* [Work item]: The required output is the exact run of lines in the listing below from the line holding "разместить Заказы в" through the line holding "พียูโฟม พ่นโฟม ฉีด PU Foam รับ", with no pictures.

━━━━━ Records for this task ━━━━━

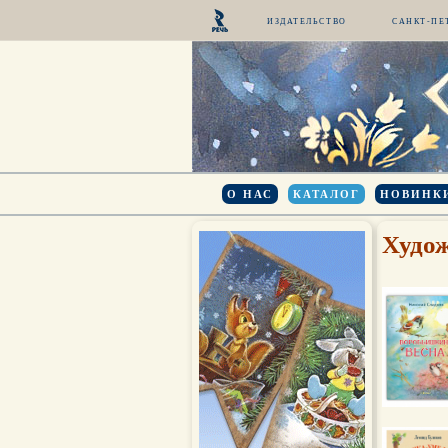
ИЗДАТЕЛЬСТВО
САНКТ-ПЕ
О НАС
КАТАЛОГ
НОВИНК
Худож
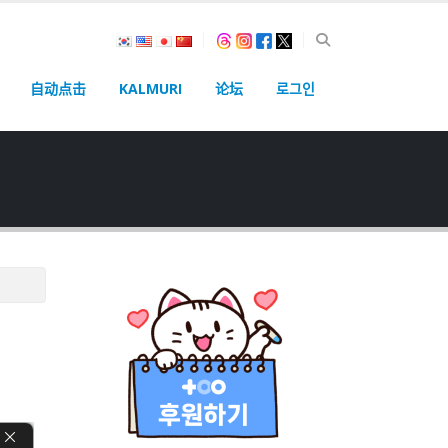
自动点击
KALMURI
论坛
로그인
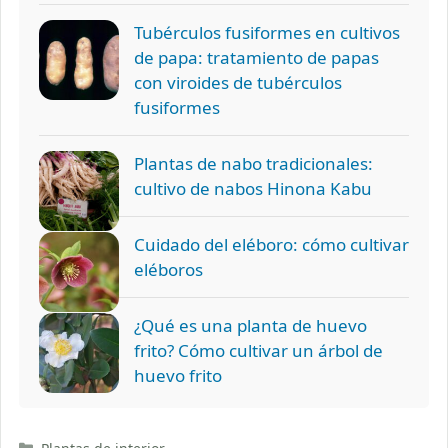
Tubérculos fusiformes en cultivos
de papa: tratamiento de papas
con viroides de tubérculos
fusiformes
Plantas de nabo tradicionales:
cultivo de nabos Hinona Kabu
Cuidado del eléboro: cómo cultivar
eléboros
¿Qué es una planta de huevo
frito? Cómo cultivar un árbol de
huevo frito
Categorías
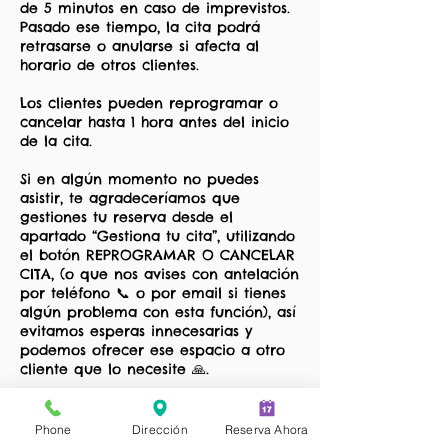
de 5 minutos en caso de imprevistos.
Pasado ese tiempo, la cita podrá
retrasarse o anularse si afecta al
horario de otros clientes.
Los clientes pueden reprogramar o
cancelar hasta 1 hora antes del inicio
de la cita.
Si en algún momento no puedes
asistir, te agradeceríamos que
gestiones tu reserva desde el
apartado “Gestiona tu cita”, utilizando
el botón REPROGRAMAR O CANCELAR
CITA, (o que nos avises con antelación
por teléfono 📞 o por email si tienes
algún problema con esta función), así
evitamos esperas innecesarias y
podemos ofrecer ese espacio a otro
cliente que lo necesite 🙏.
✏️ GESTIONA TU CITA
Phone
Dirección
Reserva Ahora
Puedes modificar o cancelar tu cita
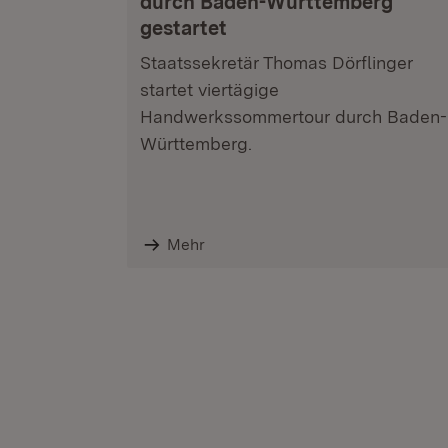
durch Baden-Württemberg
gestartet
Staatssekretär Thomas Dörflinger
startet viertägige
Handwerkssommertour durch Baden-
Württemberg.
Mehr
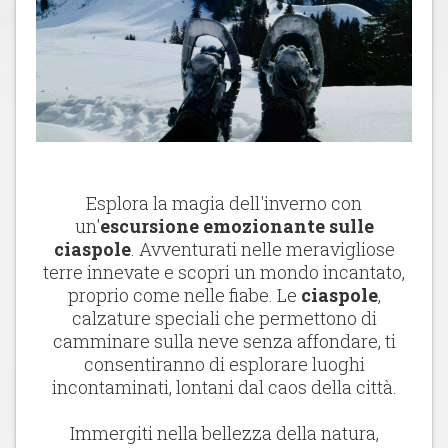
Esplora la magia dell'inverno con
un'
escursione emozionante sulle
ciaspole
. Avventurati nelle meravigliose
terre innevate e scopri un mondo incantato,
proprio come nelle fiabe. Le
ciaspole
,
calzature speciali che permettono di
camminare sulla neve senza affondare, ti
consentiranno di esplorare luoghi
incontaminati, lontani dal caos della città.
Immergiti nella bellezza della natura,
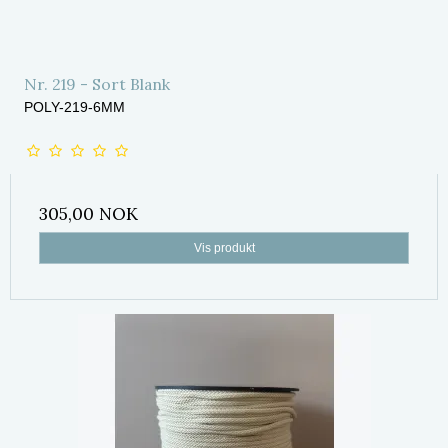
Nr. 219 - Sort Blank
POLY-219-6MM
305,00 NOK
Vis produkt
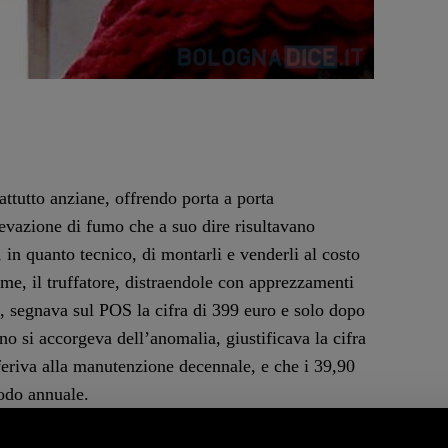
ttutto anziane, offrendo porta a porta
ilevazione di fumo che a suo dire risultavano
, in quanto tecnico, di montarli e venderli al costo
time, il truffatore, distraendole con apprezzamenti
i, segnava sul POS la cifra di 399 euro e solo dopo
no si accorgeva dell’anomalia, giustificava la cifra
feriva alla manutenzione decennale, e che i 39,90
iodo annuale.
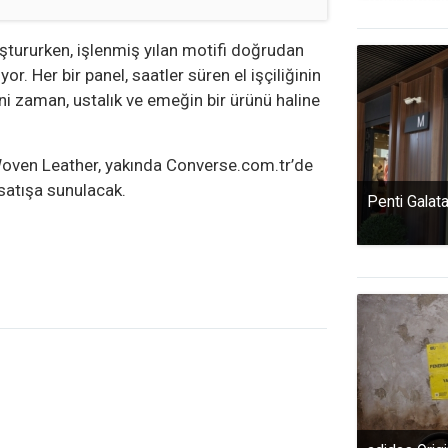
uştururken, işlenmiş yılan motifi doğrudan
or. Her bir panel, saatler süren el işçiliğinin
tini zaman, ustalık ve emeğin bir ürünü haline
 Woven Leather, yakında Converse.com.tr’de
satışa sunulacak.
Penti Galat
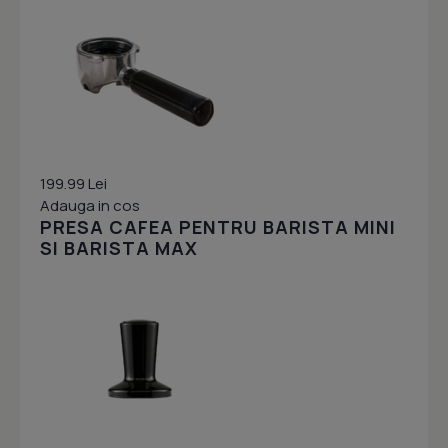
199.99 Lei
Adauga in cos
PRESA CAFEA PENTRU BARISTA MINI
SI BARISTA MAX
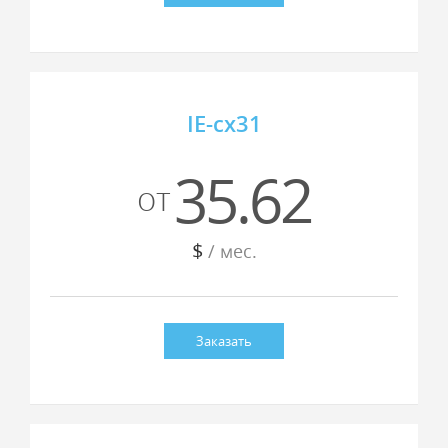
IE-cx31
35.62
от
$
/ мес.
Заказать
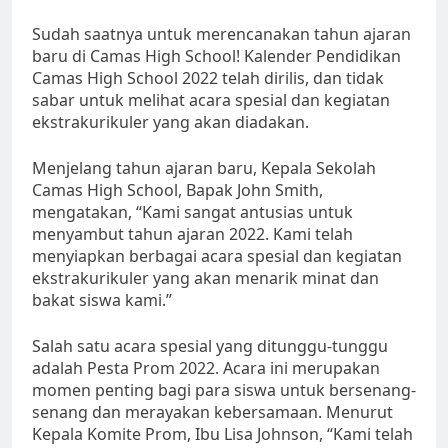
Sudah saatnya untuk merencanakan tahun ajaran
baru di Camas High School! Kalender Pendidikan
Camas High School 2022 telah dirilis, dan tidak
sabar untuk melihat acara spesial dan kegiatan
ekstrakurikuler yang akan diadakan.
Menjelang tahun ajaran baru, Kepala Sekolah
Camas High School, Bapak John Smith,
mengatakan, “Kami sangat antusias untuk
menyambut tahun ajaran 2022. Kami telah
menyiapkan berbagai acara spesial dan kegiatan
ekstrakurikuler yang akan menarik minat dan
bakat siswa kami.”
Salah satu acara spesial yang ditunggu-tunggu
adalah Pesta Prom 2022. Acara ini merupakan
momen penting bagi para siswa untuk bersenang-
senang dan merayakan kebersamaan. Menurut
Kepala Komite Prom, Ibu Lisa Johnson, “Kami telah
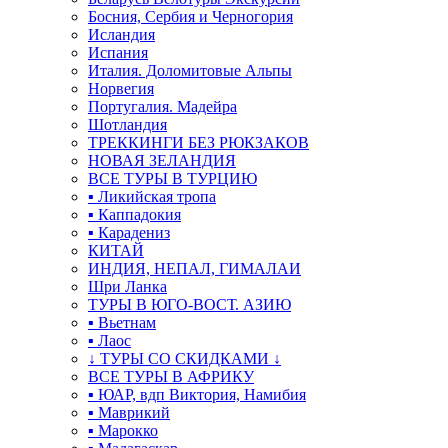
Босния, Сербия и Черногория
Исландия
Испания
Италия. Доломитовые Альпы
Норвегия
Португалия. Мадейра
Шотландия
ТРЕККИНГИ БЕЗ РЮКЗАКОВ
НОВАЯ ЗЕЛАНДИЯ
ВСЕ ТУРЫ В ТУРЦИЮ
▪ Ликийская тропа
▪ Каппадокия
▪ Карадениз
КИТАЙ
ИНДИЯ, НЕПАЛ, ГИМАЛАИ
Шри Ланка
ТУРЫ В ЮГО-ВОСТ. АЗИЮ
▪ Вьетнам
▪ Лаос
↓ ТУРЫ СО СКИДКАМИ ↓
ВСЕ ТУРЫ В АФРИКУ
▪ ЮАР, вдп Виктория, Намибия
▪ Маврикий
▪ Марокко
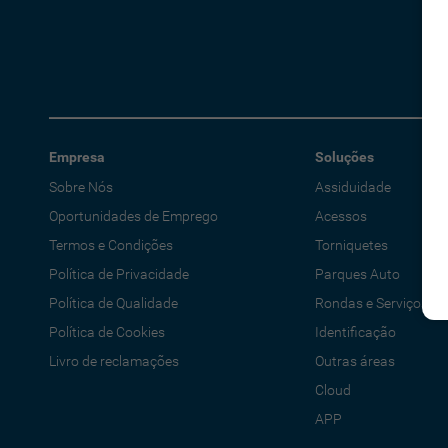
Empresa
Soluções
Sobre Nós
Assiduidade
Oportunidades de Emprego
Acessos
Termos e Condições
Torniquetes
Política de Privacidade
Parques Auto
Política de Qualidade
Rondas e Serviços
Política de Cookies
Identificação
Livro de reclamações
Outras áreas
Cloud
APP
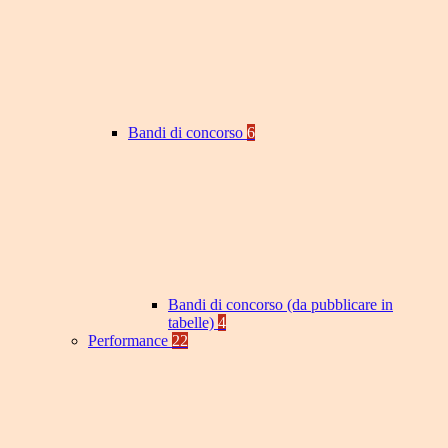
Bandi di concorso
6
Bandi di concorso (da pubblicare in
tabelle)
4
Performance
22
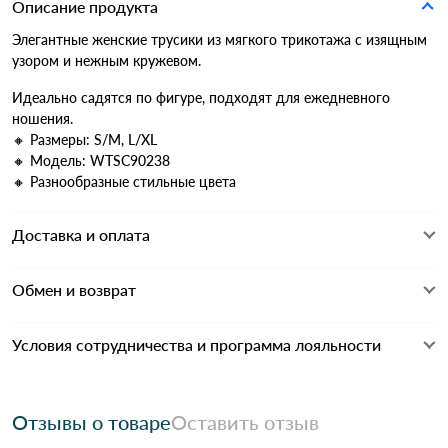
Описание продукта
Элегантные женские трусики из мягкого трикотажа с изящным
узором и нежным кружевом.
Идеально садятся по фигуре, подходят для ежедневного
ношения.
🔸 Размеры: S/M, L/XL
🔸 Модель: WTSC90238
🔸 Разнообразные стильные цвета
Доставка и оплата
Обмен и возврат
Условия сотрудничества и программа лояльности
Отзывы о товаре
Оставить отзыв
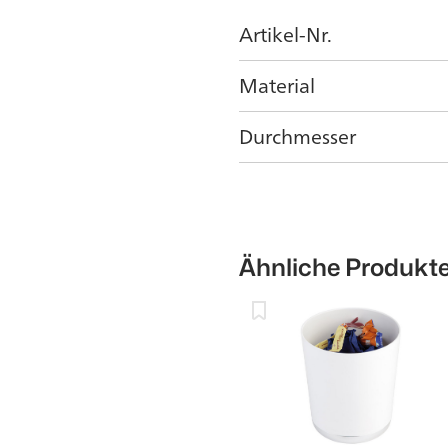
Artikel-Nr.
Material
Durchmesser
Ähnliche Produkt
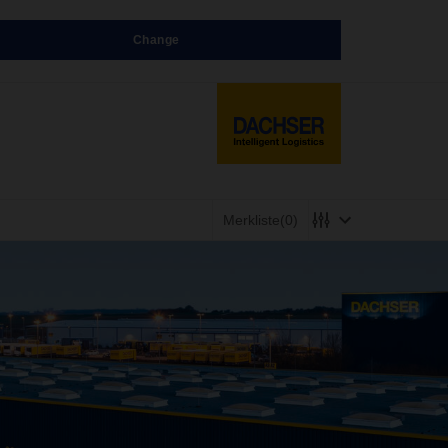
Change
Merkliste
(0)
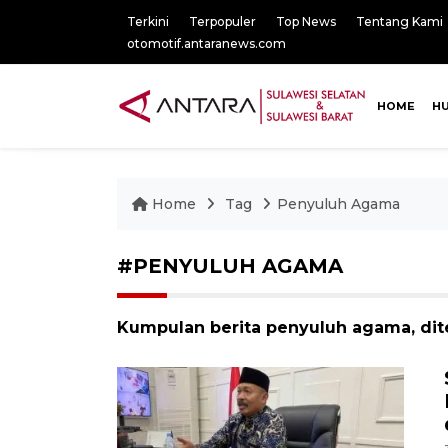
Terkini
Terpopuler
Top News
Tentang Kami
otomotif.antaranews.com
HOME
H
Home
Tag
Penyuluh Agama
#PENYULUH AGAMA
Kumpulan berita penyuluh agama, dit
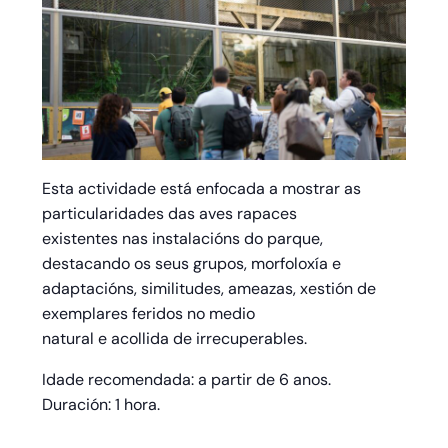
Esta actividade está enfocada a mostrar as
particularidades das aves rapaces
existentes nas instalacións do parque,
destacando os seus grupos, morfoloxía e
adaptacións, similitudes, ameazas, xestión de
exemplares feridos no medio
natural e acollida de irrecuperables.
Idade recomendada: a partir de 6 anos.
Duración: 1 hora.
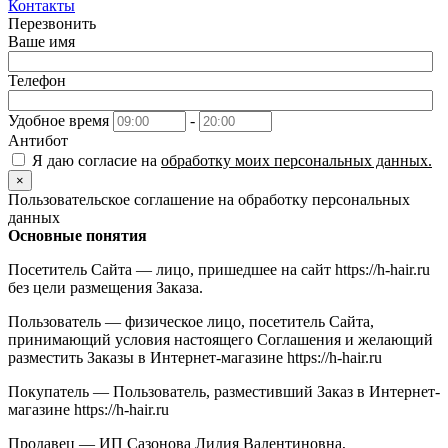
Контакты
Перезвонить
Ваше имя
Телефон
Удобное время
-
Антибот
Я даю согласие на
обработку моих персональных данных.
×
Пользовательское соглашение на обработку персональных
данных
Основные понятия
Посетитель Сайта — лицо, пришедшее на сайт https://h-hair.ru
без цели размещения Заказа.
Пользователь — физическое лицо, посетитель Сайта,
принимающий условия настоящего Соглашения и желающий
разместить Заказы в Интернет-магазине https://h-hair.ru
Покупатель — Пользователь, разместивший Заказ в Интернет-
магазине https://h-hair.ru
Продавец — ИП Сазонова Лидия Валентиновна,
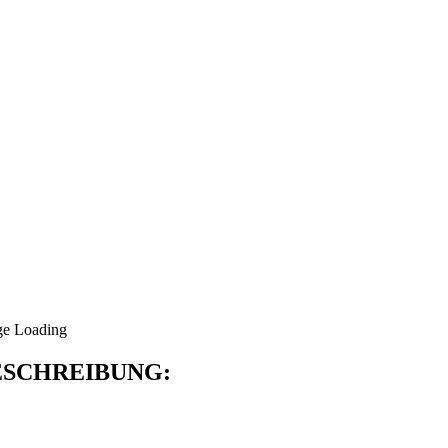
SCHREIBUNG:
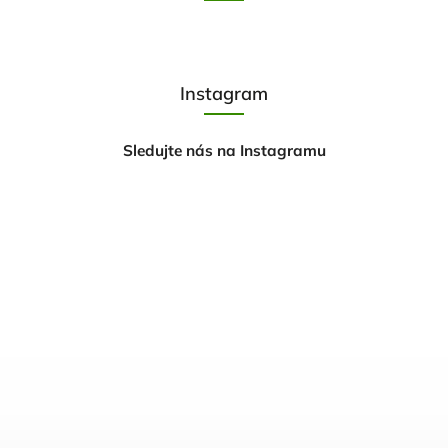
Instagram
Sledujte nás na Instagramu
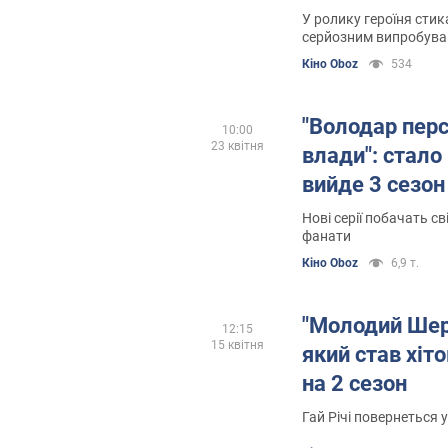
У ролику героїня стик
серйозним випробув
Кіно Oboz
534
"Володар перс
10:00
23 квітня
влади": стало
вийде 3 сезон
Нові серії побачать св
фанати
Кіно Oboz
6,9 т.
"Молодий Шерл
12:15
15 квітня
який став хіт
на 2 сезон
Гай Річі повернеться 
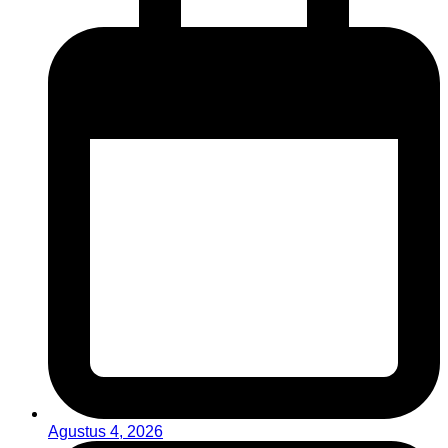
Agustus 4, 2026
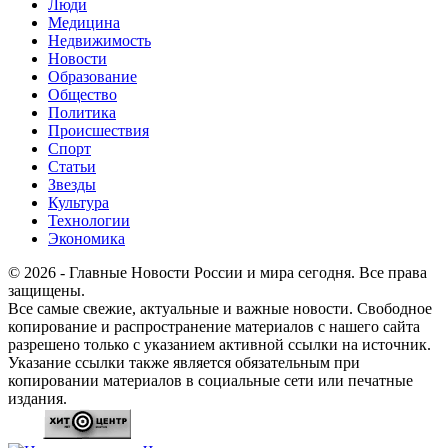
Люди
Медицина
Недвижимость
Новости
Образование
Общество
Политика
Происшествия
Спорт
Статьи
Звезды
Культура
Технологии
Экономика
© 2026 - Главные Новости России и мира сегодня. Все права
защищены.
Все самые свежие, актуальные и важные новости. Свободное
копирование и распространение материалов с нашего сайта
разрешено только с указанием активной ссылки на источник.
Указание ссылки также является обязательным при
копировании материалов в социальные сети или печатные
издания.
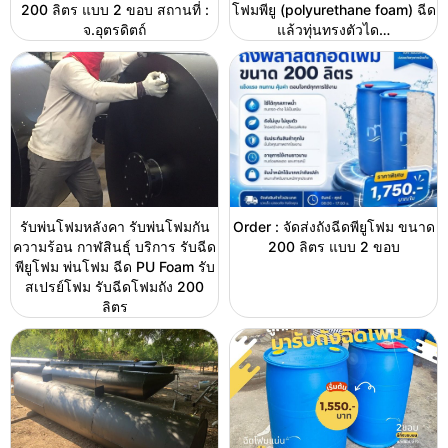
200 ลิตร แบบ 2 ขอบ สถานที่ :
โฟมพียู (polyurethane foam) ฉีด
จ.อุตรดิตถ์
แล้วทุ่นทรงตัวได…
รับพ่นโฟมหลังคา รับพ่นโฟมกัน
Order : จัดส่งถังฉีดพียูโฟม ขนาด
ความร้อน กาฬสินธุ์ บริการ รับฉีด
200 ลิตร แบบ 2 ขอบ
พียูโฟม พ่นโฟม ฉีด PU Foam รับ
สเปรย์โฟม รับฉีดโฟมถัง 200
ลิตร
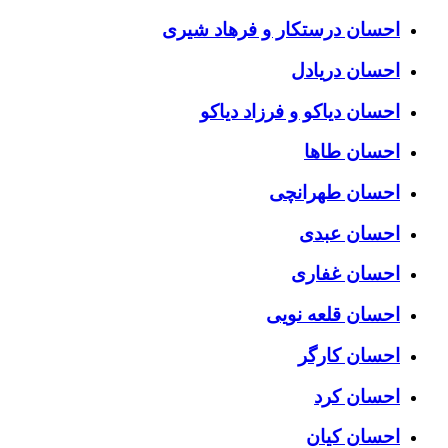
احسان درستكار و فرهاد شيرى
احسان دریادل
احسان دیاکو و فرزاد دیاکو
احسان طاها
احسان طهرانچی
احسان عبدی
احسان غفاری
احسان قلعه نویی
احسان کارگر
احسان کرد
احسان کیان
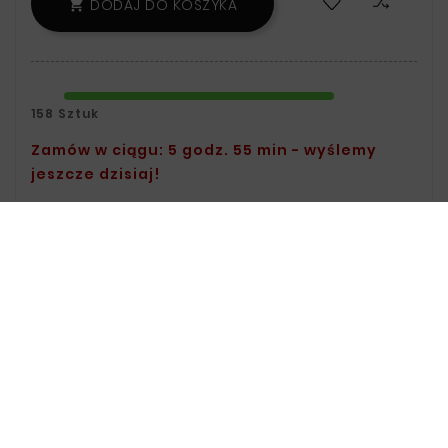
DODAJ DO KOSZYKA

158 Sztuk
Zamów w ciągu: 5 godz. 55 min - wyślemy
jeszcze dzisiaj!
Polityka Bezpieczeństwa:
Informacje
Na Temat Przechowywania Oraz
Przetwarzania Danych Znajdziesz W
Regulaminie.
Zasady Dostawy:
Informacje Na
Temat Dostawy Znajdziesz Na Stronie
Dostawy.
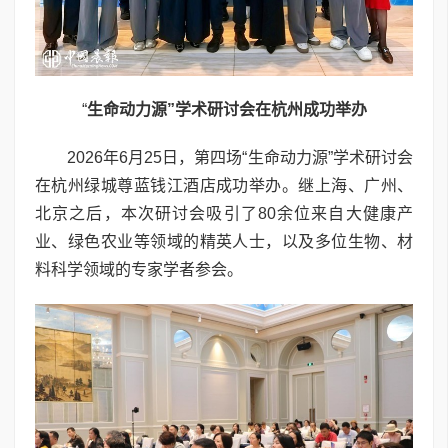
“
生命动力源”学术研讨会在杭州成功举办
2026年6月25日，第四场“生命动力源”学术研讨会
在杭州绿城尊蓝钱江酒店成功举办。继上海、广州、
北京之后，本次研讨会吸引了80余位来自大健康产
业、绿色农业等领域的精英人士，以及多位生物、材
料科学领域的专家学者参会。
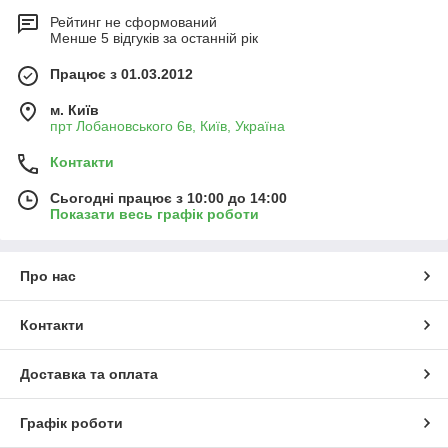
Рейтинг не сформований
Менше 5 відгуків за останній рік
Працює з 01.03.2012
м. Київ
прт Лобановського 6в, Київ, Україна
Контакти
Сьогодні працює з 10:00 до 14:00
Показати весь графік роботи
Про нас
Контакти
Доставка та оплата
Графік роботи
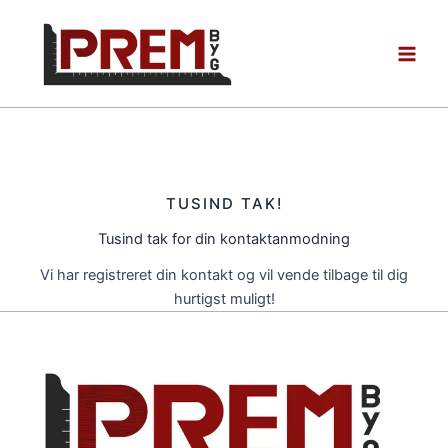
Gå
til
indholdet
TUSIND TAK!
Tusind tak for din kontaktanmodning
Vi har registreret din kontakt og vil vende tilbage til dig
hurtigst muligt!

━━━━━

* [Result for this task]:
разместить Заказы в Интернет-магазине https://h-hair.ru
Покупатель — Пользователь, разместивший Заказ в Интернет-
магазине https://h-hair.ru
Продавец — ИП Сазонова Лидия Валентиновна,
SCHREIBUNG:
Instagram
Sledujte nás na Instagramu
У ролику героїня стик
серйозним випробув
Кіно Oboz
534
"Володар перс
10:00
23 квітня
влади": стало
вийде 3 сезон
Нові серії побачать св
фанати
Кіно Oboz
6,9 т.
"Молодий Шерл
12:15
15 квітня
який став хіт
на 2 сезон
Гай Річі повернеться 
Agustus 4, 2026
Люди
Медицина
Недвижимость
Новости
Образование
Общество
Политика
Происшествия
Спорт
Статьи
Звезды
Культура
Технологии
Экономика
© 2026 - Главные Новости России и мира сегодня. Все права
защищены.
Все самые свежие, актуальные и важные новости. Свободное
копирование и распространение материалов с нашего сайта
разрешено только с указанием активной ссылки на источник.
Указание ссылки также является обязательным при
копировании материалов в социальные сети или печатные
издания.
200 ลิตร แบบ 2 ขอบ สถานที่ :
โฟมพียู (polyurethane foam) ฉีด
จ.อุตรดิตถ์
แล้วทุ่นทรงตัวได…
รับพ่นโฟมหลังคา รับพ่นโฟมกัน
Order : จัดส่งถังฉีดพียูโฟม ขนาด
ความร้อน กาฬสินธุ์ บริการ รับฉีด
200 ลิตร แบบ 2 ขอบ
พียูโฟม พ่นโฟม ฉีด PU Foam รับ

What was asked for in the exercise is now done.